The last concern, and the main one for Leavers is that of sovereignty. ‘Take back control’ they say. This video by Prof Michael Dougan, a leading EU law expert pretty much destroys most claims made by the Leave camp on this topic. What I think we have to remember here is that it is an illusion that any country can have absolute sovereignty in the modern world. It might dream of legislating unilaterally on everything that affects its citizens, but unless it’s North Korea, it simply can’t. Every normal country has to obtain compromise agreements with other countries or blocs on trade, immigration, the environment and many other matters. But the main reason is the simple reality of our world as it is today: many major events, particularly economic, are out of the hands of governments today. The 2008 recession (or ‘depression’ as Paul Krugman calls it) was not stopped by any country, and only by good luck had minimal effects in a few places like Australia.

The costs of leaving

There are many arguments about whether loss of membership in the Euro free trade zone would be compensated for by ‘deals’ done with … who? North America? South America? China? Possibly. Noone really knows. In the end I suspect these arguments can’t be proven one way or the other. What we do know are things like:

  • Legal system: a major revision of all UK law, developed over the last 40 years as part of the EU, would have to be performed, and quickly. As Michael Dougan points out, there would be no practical way to do this in parliament, so it would have to be done by government. Think about what that means.
  • Scotland exit: it seems as likely as not that Scotland will vote to rejoin the EU within a few years, effectively dismantling the UK.
  • New agreement: It would take around at least 10 years to negotiate a comprehensive framework agreement between the UK and EU, based on surveys of such agreements around the world. We would particularly have to deal with the EU regulatory environment as an outsider rather than a signatory; this could easily turn out to be a massive own goal for British business.
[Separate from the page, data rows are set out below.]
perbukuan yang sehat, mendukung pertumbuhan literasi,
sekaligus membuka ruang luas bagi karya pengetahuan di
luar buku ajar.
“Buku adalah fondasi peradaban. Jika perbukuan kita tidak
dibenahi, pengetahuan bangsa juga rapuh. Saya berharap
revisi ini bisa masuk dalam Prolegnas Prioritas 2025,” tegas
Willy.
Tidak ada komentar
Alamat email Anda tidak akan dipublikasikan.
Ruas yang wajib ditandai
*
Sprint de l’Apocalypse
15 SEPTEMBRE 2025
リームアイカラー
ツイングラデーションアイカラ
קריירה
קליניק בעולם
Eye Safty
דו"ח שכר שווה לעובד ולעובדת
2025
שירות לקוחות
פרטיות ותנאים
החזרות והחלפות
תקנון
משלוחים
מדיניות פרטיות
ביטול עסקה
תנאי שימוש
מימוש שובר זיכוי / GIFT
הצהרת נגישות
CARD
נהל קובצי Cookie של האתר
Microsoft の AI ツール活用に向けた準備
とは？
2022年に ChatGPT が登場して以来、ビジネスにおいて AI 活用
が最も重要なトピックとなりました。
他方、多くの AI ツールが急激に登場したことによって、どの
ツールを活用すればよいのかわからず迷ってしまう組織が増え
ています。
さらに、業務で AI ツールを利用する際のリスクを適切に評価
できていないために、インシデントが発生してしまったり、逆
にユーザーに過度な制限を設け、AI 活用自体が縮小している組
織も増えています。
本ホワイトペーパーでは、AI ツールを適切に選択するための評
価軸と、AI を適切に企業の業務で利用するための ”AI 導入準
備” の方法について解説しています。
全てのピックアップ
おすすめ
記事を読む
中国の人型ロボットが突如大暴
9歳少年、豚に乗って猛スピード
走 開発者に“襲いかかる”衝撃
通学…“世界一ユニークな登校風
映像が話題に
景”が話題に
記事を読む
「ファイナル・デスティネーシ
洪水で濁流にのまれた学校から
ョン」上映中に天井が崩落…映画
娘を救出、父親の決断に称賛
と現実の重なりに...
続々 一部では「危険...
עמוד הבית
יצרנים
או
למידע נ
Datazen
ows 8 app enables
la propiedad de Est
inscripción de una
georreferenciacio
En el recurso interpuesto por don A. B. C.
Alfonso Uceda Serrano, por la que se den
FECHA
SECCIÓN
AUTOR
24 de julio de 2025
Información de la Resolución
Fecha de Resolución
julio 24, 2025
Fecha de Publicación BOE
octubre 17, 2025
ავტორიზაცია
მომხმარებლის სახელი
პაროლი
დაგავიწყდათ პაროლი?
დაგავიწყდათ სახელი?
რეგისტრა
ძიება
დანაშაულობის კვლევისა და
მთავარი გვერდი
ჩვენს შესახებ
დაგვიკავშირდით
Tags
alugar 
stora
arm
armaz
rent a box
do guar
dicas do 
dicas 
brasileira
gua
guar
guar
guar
Did any good come from this referendum?

In my view yes. We all had to learn something about the Europe we live in; many of us now know some of the dirty secrets that have been hiding under the rug for too long. It’s also given me pause to reflect on all the places and people and yes, freedom, I love in this Europe of ours. We need to vote ‘remain’ and then start work the following day on making the EU more democratic and more transparent. We need to work on making Europe a true beacon of civilisation.

One of the infamous European markets (Grenoble).

One of the infamous European markets (Grenoble).